So, his name was Elias.

And she simply knew that he owned the place.

It was clearly a busy yard, so the interview was being cobbled in between its normal activities, and Carmen took absolutely no offence that she was being ignored. If anything, she welcomed it, for as Blake updated the owner with details about a mare in foal she was able to fight her blush by turning her attention to the stunning stallion.

She was doing her best to dismiss the brief interaction they had shared the other night.

Why did it matter?Carmen pondered.

But that was the moment—at six in the morning in a stable yard in Malibu—that a little bit more of what was missing in her life returned. The other night was forgotten and all her worries drifted away as the stallion sniffed the air in her direction and made his first curious approach.

‘Hola, caballo,’she said gently, introducing herself.

He breathed out softly, then moved his head a little closer as he breathed in her scent again, and Carmen took it as a polite greeting. Instinctively, she slowly extended her closed hand to greet him.

‘Hola, guapo,’she murmured—Hello, handsome.

But before his gorgeous nostrils could make contact, Elias jerked back on the reins.

‘Watch it!’ Elias barked.

Carmen snatched back her hand, aching to touch the horse. She was about to register a brief protest and point out that mutual contact had been about to be made, but then she saw Elias’s dark brown eyes narrowed in warning.

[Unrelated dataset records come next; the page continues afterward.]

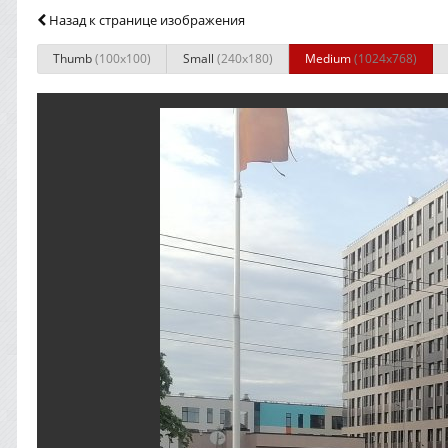
Назад к странице изображения
Thumb
(100x100)
Small
(240x180)
Medium
(1024x768)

She reminded herself that this was not her yard, and these were not her horses.

Here, by her choice, she did not make the rules.

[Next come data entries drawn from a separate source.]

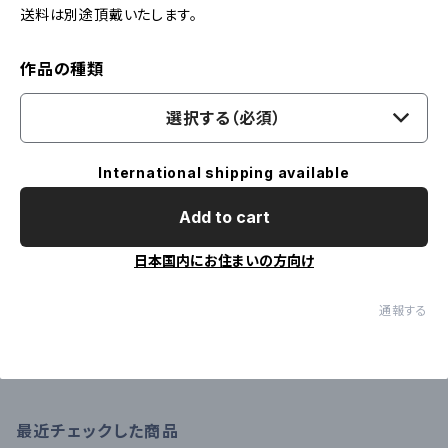
送料は別途頂戴いたします。
作品の種類
選択する（必須）
International shipping available
Add to cart
日本国内にお住まいの方向け
通報する
最近チェックした商品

There was also an inward sense of relief that, as evidenced by his clear lack of interest, Elias hadn’t recognised her.

Why it should matter, Carmen didn’t really know. She would examine that later. But for now, while she was being interviewed, it simply came as a relief.

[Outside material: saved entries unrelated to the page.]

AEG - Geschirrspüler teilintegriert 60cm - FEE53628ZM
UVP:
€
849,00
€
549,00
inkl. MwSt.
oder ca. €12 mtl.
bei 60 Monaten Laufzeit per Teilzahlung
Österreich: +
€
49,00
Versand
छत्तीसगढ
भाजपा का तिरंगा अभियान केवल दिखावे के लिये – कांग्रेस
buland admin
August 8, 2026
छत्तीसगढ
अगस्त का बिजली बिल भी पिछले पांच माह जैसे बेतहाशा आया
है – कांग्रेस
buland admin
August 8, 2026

It was Blake who explained to her the nature of the beast.

‘Dom’s a vicious bastard,’ he informed her, and glanced at her leather gloves. ‘Those won’t protect you—he’s a biter, amongst other things,’ he added, although the last sardonic comment was aimed at Elias. ‘Apart from me, Laura’s the only one who’ll take his feed in. Elias, I’m just interviewing this girl for the stable hand position. No experience with polo and she’d only be a hundred pounds soaking wet...’

‘Not a girl,’ Carmen corrected. ‘And I am one hundred and ten pounds.’ Then she added, ‘Dry.’

This was the world she was used to—because, far from taking offence, Blake grinned.

Elias did not, however. His jaw seemed to be moulded from granite, Carmen thought as she spoke on. ‘As well as that, I’d have no issues feeding him.’

She looked up at Elias but he made no response—at least not to Carmen.

‘Let’s get him cooled down,’ he said, and Blake held Domitian’s bridle and reins as Elias dismounted lithely, his long black boots thudding onto the ground. The familiar sound made Carmen jolt with sudden longing, but he paid no heed to her jump, his attention solely on the hot and bothered horse.

Domitian—or Dom—was more aggressive without his rider, she thought, but Elias and Blake took up positions on either side of the stallion’s head and together led the unwilling horse into the stable.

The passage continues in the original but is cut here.